John Howarth, Weston
Reports that the federal government will build a gas-fired power plant among the vast coal deposits of the Hunter Valley are further proof how ridiculous the climate and energy scene has become. High efficiency coal is better than gas, it's cheaper, and there's lots of it, but it seems such facts no longer count outside the sensible, coal burning countries of Asia.
Doug Hurst, Chapman
The unrelenting criticism and cheap shots at Morrison by your letter correspondents begs the question who would each of these people see as Prime Minister? Silence? Thought so.
Greg Cornwell, Yarralumla
MISSING IN ACTION
So PM Morrison had found time in his busy schedule to address his fellow church-goers on the Gold Coast last week. In contrast Mr Morrison has not bothered to appear on the ABC's 7.30, Insiders or Q+A programs at all this year. It certainly demonstrates very starkly which audience the prime minister values more.
Mike Anderson, Holt
The Foreign Minister with a "Payned" look on her face, dropping stitches, cast off on a sea of discontent, while her upstairs neighbours drum up a battle, performing in a theatre of war (David Pope's editorial cartoon, April 29).
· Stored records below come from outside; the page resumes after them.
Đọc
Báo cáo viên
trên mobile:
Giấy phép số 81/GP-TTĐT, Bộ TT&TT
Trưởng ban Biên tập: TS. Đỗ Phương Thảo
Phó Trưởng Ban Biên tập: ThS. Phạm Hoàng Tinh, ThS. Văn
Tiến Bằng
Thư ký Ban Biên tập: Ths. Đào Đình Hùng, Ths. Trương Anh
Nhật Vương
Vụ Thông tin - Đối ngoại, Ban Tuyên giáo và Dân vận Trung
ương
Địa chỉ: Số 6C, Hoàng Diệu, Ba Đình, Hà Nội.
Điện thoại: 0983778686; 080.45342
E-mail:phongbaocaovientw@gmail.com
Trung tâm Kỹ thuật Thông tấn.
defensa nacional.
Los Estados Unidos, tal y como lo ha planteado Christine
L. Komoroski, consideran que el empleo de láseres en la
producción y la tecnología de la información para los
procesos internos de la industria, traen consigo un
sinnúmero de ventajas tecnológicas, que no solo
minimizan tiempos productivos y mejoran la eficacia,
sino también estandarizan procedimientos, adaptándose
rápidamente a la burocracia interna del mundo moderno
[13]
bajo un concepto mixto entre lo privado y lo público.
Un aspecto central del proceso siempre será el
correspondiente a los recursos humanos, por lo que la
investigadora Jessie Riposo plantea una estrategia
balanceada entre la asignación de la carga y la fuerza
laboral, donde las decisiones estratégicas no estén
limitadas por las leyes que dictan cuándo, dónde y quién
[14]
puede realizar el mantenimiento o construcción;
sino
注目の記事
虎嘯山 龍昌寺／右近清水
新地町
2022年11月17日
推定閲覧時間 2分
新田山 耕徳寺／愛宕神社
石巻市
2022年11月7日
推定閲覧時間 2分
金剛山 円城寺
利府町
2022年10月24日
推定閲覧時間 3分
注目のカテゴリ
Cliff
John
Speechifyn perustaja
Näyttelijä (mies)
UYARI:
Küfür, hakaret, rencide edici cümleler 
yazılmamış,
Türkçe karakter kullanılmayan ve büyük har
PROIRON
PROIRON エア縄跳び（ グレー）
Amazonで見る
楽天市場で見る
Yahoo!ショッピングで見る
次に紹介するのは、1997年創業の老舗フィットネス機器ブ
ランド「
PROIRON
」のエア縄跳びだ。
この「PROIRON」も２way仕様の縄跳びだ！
Allan Gibson, Cherrybrook, NSW
ABOLISH LAND TAX
Another report finds no affordable rentals in the ACT for disadvantaged citizens.
Same story, same problem. It's time to abolish the cruel, inequitable, huge impost of land tax on renters and ACT investment properties.
No, I don't own one. Land tax is the silent killer in the ACT rental market.
John Mungoven, Stirling
GET CRACKING PAPA
Papa, you're not Samson. Have a haircut and start playing football.